Here is a stress test that exposes a resampler instantly: rotate an image all the way around in $N$ equal steps — rotate $N$ times by $360/N$ degrees — so the geometry returns the image to its original orientation and a perfect resampler would hand back (nearly) the original picture. The point is to try several $N$ (the figure shows $N=10$, $60$, and $360$): the more steps you take, the more times the image is resampled, and the more — smaller — rotations compound more damage, not less. Crucially you rotate $k$ times by $360/N$ each; you never do a single rotation by $k\cdot 360/N$, which would resample only once. A naive resampler — repeated bilinear with no proper prefilter — blurs a little on every step, and those tiny blurs compound into mush; the image dissolves, worse at larger $N$. A good resampler (a proper prefilter plus a sharp-but-stable reconstruction kernel) keeps the errors from accumulating and returns something very close to the start even after $360$ rounds. It is a brutal, honest way to compare resampling quality: errors invisible once become glaring after a few hundred rounds.
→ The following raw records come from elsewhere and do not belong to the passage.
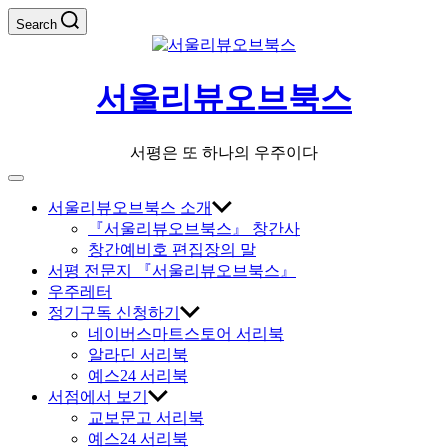
Skip
Search
to
content
서울리뷰오브북스
서평은 또 하나의 우주이다
Off
Canvas
서울리뷰오브북스 소개
『서울리뷰오브북스』 창간사
창간예비호 편집장의 말
서평 전문지 『서울리뷰오브북스』
우주레터
정기구독 신청하기
네이버스마트스토어 서리북
알라딘 서리북
예스24 서리북
서점에서 보기
교보문고 서리북
예스24 서리북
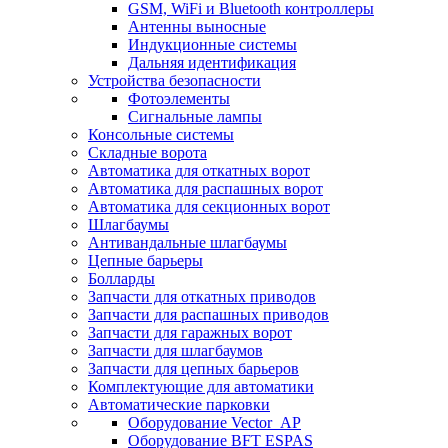
GSM, WiFi и Bluetooth контроллеры
Антенны выносные
Индукционные системы
Дальняя идентификация
Устройства безопасности
Фотоэлементы
Сигнальные лампы
Консольные системы
Складные ворота
Автоматика для откатных ворот
Автоматика для распашных ворот
Автоматика для секционных ворот
Шлагбаумы
Антивандальные шлагбаумы
Цепные барьеры
Болларды
Запчасти для откатных приводов
Запчасти для распашных приводов
Запчасти для гаражных ворот
Запчасти для шлагбаумов
Запчасти для цепных барьеров
Комплектующие для автоматики
Автоматические парковки
Оборудование Vector_AP
Оборудование BFT ESPAS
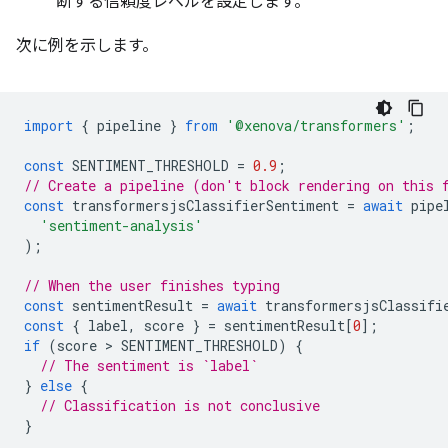
断する信頼度レベルを設定します。
次に例を示します。
import
{
pipeline
}
from
'@xenova/transformers'
;
const
SENTIMENT_THRESHOLD
=
0.9
;
// Create a pipeline (don't block rendering on this 
const
transformersjsClassifierSentiment
=
await
pipe
'sentiment-analysis'
);
// When the user finishes typing
const
sentimentResult
=
await
transformersjsClassifi
const
{
label
,
score
}
=
sentimentResult
[
0
];
if
(
score
 > 
SENTIMENT_THRESHOLD
)
{
// The sentiment is `label`
}
else
{
// Classification is not conclusive
}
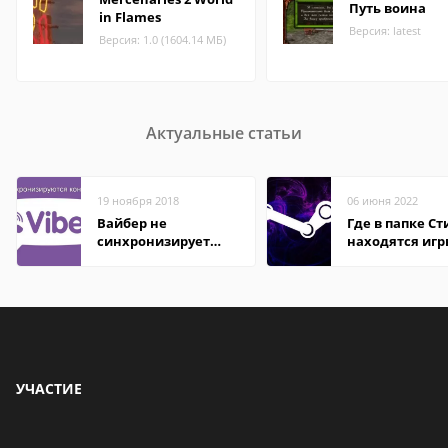
Путь воина
in Flames
Версия: latest
Версия: 1.0 (1604.14 МБ)
Актуальные статьи
19 ноября 2018
06 июня 2022
Вайбер не
Где в папке С
синхронизирует
находятся иг
контакты
УЧАСТИЕ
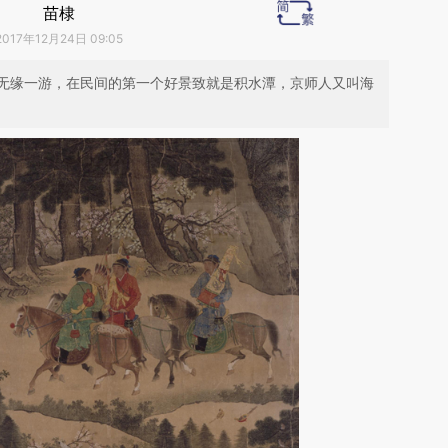
苗棣
2017年12月24日 09:05
无缘一游，在民间的第一个好景致就是积水潭，京师人又叫海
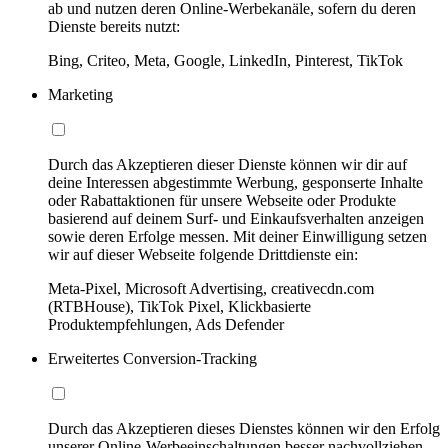
ab und nutzen deren Online-Werbekanäle, sofern du deren
Dienste bereits nutzt:
Bing, Criteo, Meta, Google, LinkedIn, Pinterest, TikTok
Marketing
Durch das Akzeptieren dieser Dienste können wir dir auf
deine Interessen abgestimmte Werbung, gesponserte Inhalte
oder Rabattaktionen für unsere Webseite oder Produkte
basierend auf deinem Surf- und Einkaufsverhalten anzeigen
sowie deren Erfolge messen. Mit deiner Einwilligung setzen
wir auf dieser Webseite folgende Drittdienste ein:
Meta-Pixel, Microsoft Advertising, creativecdn.com
(RTBHouse), TikTok Pixel, Klickbasierte
Produktempfehlungen, Ads Defender
Erweitertes Conversion-Tracking
Durch das Akzeptieren dieses Dienstes können wir den Erfolg
unserer Online-Werbeeinschaltungen besser nachvollziehen,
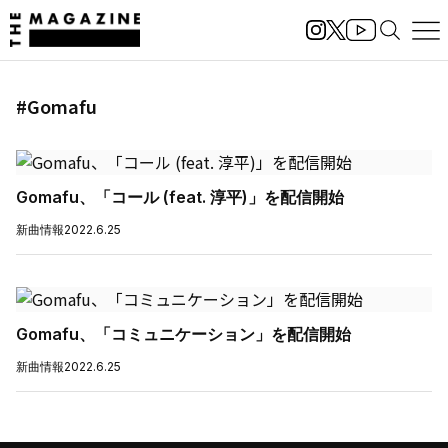
#Gomafu
Gomafu、「コール (feat. 淳平)」を配信開始
新曲情報
2022.6.25
Gomafu、「コミュニケーション」を配信開始
新曲情報
2022.6.25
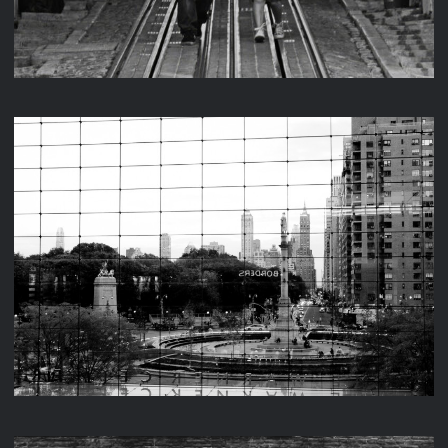
NEW YORK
3.8.12 Where this goes next⧉
We end where the chapter began: resampling is reconstruct-then-resample, and reconstruction is convolution with a kernel that approximates sinc on a finite budget. That one idea recurs immediately. The blur-then-downsample reduce step is the engine of the Gaussian and Laplacian pyramids, the next chapter. The inverse-mapping discipline — loop over output, apply $f^{-1}$, reconstruct — is exactly what general warping and morphing will need once we let the user specify an arbitrary $f$. And a resampler's quality is one of the things we will quantify when we reach image metrics. The mechanics are humble — a weighted average of a handful of neighbours — but, as the rotation challenge shows, getting that weighted average right is what separates a tool you can trust from one that quietly destroys your image.